• What to do
Going line by line through the entries below, count those that contain "spacing". Give the number by itself.

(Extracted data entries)
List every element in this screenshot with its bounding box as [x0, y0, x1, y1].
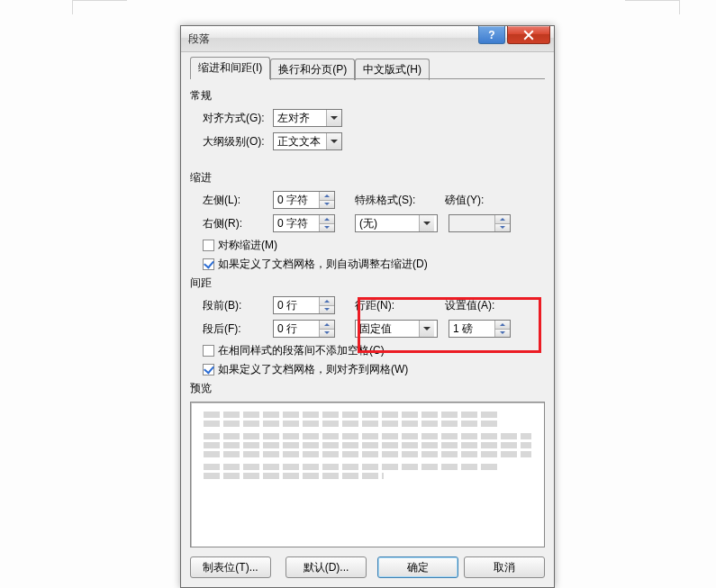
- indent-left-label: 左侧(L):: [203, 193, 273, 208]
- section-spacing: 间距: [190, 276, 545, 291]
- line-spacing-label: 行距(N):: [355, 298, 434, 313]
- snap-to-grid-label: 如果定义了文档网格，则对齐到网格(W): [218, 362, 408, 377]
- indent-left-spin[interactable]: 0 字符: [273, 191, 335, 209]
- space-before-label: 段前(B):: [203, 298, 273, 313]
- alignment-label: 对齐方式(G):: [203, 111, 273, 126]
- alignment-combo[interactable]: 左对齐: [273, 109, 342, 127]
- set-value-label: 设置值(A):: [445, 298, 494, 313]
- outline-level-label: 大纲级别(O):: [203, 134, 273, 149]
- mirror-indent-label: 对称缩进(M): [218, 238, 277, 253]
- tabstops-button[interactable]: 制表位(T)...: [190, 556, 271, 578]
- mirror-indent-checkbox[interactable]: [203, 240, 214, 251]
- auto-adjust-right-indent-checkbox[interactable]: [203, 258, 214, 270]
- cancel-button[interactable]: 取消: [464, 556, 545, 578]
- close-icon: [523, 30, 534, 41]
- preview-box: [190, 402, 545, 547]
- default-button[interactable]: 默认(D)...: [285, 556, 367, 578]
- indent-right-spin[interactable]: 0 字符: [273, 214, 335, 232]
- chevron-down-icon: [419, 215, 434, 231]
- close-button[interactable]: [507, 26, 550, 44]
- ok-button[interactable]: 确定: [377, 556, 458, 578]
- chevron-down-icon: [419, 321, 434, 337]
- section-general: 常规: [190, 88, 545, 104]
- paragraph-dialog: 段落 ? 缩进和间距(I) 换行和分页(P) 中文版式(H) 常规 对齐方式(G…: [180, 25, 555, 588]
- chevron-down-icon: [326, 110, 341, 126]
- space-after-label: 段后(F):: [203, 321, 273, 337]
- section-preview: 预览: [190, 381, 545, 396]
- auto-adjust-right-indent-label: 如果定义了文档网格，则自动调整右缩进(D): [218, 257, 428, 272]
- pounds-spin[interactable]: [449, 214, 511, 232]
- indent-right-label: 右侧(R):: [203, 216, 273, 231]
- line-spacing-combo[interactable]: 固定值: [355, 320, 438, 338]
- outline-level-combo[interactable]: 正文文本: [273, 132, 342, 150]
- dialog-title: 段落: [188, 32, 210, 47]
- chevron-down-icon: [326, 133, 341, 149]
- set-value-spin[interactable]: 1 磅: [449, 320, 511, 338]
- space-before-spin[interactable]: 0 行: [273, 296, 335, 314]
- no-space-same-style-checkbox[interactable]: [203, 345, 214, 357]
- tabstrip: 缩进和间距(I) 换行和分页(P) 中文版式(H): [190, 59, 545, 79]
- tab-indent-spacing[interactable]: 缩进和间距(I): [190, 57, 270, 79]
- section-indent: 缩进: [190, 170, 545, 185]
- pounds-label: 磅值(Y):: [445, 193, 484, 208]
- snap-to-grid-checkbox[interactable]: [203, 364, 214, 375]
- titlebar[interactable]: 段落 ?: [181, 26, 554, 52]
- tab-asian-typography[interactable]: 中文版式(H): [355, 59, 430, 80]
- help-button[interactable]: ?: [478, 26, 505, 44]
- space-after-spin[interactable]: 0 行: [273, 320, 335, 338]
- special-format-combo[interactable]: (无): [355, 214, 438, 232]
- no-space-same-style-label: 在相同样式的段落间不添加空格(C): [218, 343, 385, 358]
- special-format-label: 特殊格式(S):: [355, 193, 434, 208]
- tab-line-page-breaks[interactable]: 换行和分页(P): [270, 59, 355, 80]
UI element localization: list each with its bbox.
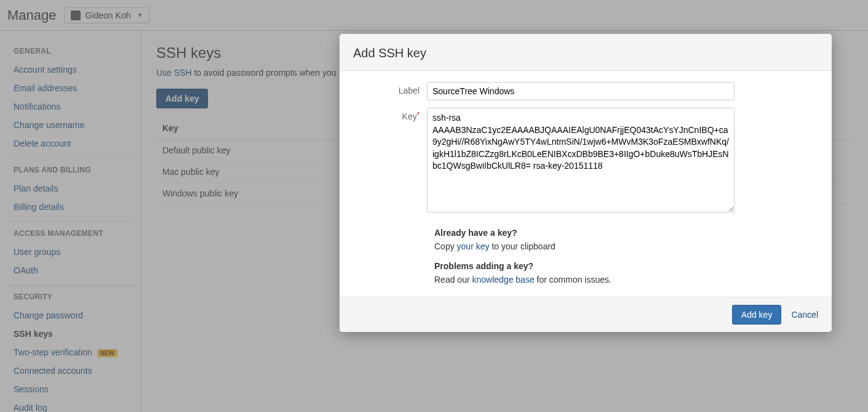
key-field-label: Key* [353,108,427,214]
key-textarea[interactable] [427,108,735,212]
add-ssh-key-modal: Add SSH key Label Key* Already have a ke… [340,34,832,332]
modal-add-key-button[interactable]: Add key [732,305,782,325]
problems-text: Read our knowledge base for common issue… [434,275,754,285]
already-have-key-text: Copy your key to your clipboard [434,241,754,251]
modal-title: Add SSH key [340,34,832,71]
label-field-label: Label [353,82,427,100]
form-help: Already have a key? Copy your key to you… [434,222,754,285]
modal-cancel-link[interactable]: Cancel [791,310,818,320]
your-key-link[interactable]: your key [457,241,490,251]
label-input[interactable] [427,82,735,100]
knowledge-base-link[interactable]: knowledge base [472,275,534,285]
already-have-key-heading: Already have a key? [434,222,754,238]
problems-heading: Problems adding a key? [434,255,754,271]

• Task solution
4